--- What you should do ---
Among the entries below, find the lines with "amploare" and copy them.

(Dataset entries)
____
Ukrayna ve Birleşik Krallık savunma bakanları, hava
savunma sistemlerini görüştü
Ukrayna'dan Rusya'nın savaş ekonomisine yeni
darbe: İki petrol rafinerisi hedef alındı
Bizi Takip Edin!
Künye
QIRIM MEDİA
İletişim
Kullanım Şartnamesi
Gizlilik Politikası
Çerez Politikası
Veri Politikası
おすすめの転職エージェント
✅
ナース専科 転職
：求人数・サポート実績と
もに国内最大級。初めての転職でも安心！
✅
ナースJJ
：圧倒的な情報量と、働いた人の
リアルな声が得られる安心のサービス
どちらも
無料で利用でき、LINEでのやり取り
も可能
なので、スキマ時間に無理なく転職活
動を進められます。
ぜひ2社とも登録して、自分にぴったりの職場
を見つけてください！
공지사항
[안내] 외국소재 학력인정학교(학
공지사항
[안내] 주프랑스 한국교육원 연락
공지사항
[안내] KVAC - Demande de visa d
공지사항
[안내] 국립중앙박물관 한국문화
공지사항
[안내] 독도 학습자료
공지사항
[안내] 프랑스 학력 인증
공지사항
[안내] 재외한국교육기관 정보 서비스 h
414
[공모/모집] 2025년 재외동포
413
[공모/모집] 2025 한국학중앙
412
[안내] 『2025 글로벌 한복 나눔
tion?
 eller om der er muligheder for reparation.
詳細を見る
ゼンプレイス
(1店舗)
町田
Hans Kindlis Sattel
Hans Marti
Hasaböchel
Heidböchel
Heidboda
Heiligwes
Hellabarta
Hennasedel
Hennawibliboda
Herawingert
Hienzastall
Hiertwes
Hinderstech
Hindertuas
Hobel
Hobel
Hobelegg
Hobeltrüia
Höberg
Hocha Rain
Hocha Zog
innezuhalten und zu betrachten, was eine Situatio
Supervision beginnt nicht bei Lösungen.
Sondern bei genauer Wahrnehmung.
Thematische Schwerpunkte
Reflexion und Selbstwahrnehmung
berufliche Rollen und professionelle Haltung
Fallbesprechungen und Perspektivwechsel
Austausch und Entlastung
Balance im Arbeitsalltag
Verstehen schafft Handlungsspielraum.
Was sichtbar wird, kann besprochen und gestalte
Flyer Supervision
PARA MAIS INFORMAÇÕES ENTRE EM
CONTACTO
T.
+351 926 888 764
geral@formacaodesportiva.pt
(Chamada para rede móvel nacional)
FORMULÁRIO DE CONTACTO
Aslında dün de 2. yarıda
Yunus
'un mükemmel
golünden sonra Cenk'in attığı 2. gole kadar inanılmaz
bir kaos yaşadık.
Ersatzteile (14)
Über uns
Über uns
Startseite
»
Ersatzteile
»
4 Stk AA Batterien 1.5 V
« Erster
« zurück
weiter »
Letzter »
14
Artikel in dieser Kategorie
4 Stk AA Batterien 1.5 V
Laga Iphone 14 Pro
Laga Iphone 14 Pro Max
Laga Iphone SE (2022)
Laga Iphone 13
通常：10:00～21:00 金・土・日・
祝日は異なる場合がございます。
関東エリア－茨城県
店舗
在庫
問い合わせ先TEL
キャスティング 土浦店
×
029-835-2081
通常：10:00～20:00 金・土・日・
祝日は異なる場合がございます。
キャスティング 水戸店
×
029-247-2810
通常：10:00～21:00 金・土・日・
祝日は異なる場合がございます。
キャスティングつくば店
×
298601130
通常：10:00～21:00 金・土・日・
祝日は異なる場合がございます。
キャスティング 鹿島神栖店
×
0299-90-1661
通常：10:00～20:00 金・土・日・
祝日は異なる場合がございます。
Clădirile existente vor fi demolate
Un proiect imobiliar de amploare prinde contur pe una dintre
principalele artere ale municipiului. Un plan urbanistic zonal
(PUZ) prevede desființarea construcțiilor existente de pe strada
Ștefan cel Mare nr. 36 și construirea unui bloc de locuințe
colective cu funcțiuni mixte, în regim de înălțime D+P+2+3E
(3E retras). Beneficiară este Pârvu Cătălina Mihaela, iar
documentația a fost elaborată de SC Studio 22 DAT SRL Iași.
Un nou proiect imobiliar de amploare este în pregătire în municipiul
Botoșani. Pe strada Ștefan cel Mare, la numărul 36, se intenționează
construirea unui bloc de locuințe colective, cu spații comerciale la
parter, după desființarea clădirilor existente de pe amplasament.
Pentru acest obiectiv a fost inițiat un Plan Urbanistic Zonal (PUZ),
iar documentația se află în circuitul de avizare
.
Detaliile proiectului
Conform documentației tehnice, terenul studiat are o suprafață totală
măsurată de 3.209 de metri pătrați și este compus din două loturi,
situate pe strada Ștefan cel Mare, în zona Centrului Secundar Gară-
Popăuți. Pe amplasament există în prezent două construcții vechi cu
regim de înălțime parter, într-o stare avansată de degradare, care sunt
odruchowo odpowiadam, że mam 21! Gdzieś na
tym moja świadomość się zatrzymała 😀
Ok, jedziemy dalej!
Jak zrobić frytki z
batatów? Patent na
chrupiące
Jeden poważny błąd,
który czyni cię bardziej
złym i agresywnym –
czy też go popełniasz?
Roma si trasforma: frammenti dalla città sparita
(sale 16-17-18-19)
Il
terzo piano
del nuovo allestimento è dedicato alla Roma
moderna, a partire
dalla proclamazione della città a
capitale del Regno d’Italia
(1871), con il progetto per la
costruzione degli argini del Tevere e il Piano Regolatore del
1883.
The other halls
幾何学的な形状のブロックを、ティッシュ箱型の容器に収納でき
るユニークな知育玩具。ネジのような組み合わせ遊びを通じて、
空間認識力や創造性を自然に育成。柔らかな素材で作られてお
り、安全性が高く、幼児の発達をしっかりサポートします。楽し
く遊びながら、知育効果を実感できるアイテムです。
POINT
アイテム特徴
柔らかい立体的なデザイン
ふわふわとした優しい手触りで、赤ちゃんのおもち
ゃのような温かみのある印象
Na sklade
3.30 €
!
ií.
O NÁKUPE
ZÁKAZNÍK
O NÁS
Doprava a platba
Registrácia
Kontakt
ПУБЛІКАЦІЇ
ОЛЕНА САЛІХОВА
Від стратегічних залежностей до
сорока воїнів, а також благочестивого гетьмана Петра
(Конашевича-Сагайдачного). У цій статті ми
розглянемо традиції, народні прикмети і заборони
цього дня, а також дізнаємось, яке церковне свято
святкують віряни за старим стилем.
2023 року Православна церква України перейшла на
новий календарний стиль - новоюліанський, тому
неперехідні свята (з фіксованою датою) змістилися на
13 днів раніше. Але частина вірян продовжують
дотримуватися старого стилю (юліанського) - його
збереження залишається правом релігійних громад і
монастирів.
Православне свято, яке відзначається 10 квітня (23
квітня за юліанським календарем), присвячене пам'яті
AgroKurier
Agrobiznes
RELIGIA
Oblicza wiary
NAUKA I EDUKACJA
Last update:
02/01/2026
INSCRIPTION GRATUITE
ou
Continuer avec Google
____
--- Result ---
Un proiect imobiliar de amploare prinde contur pe una dintre
Un nou proiect imobiliar de amploare este în pregătire în municipiul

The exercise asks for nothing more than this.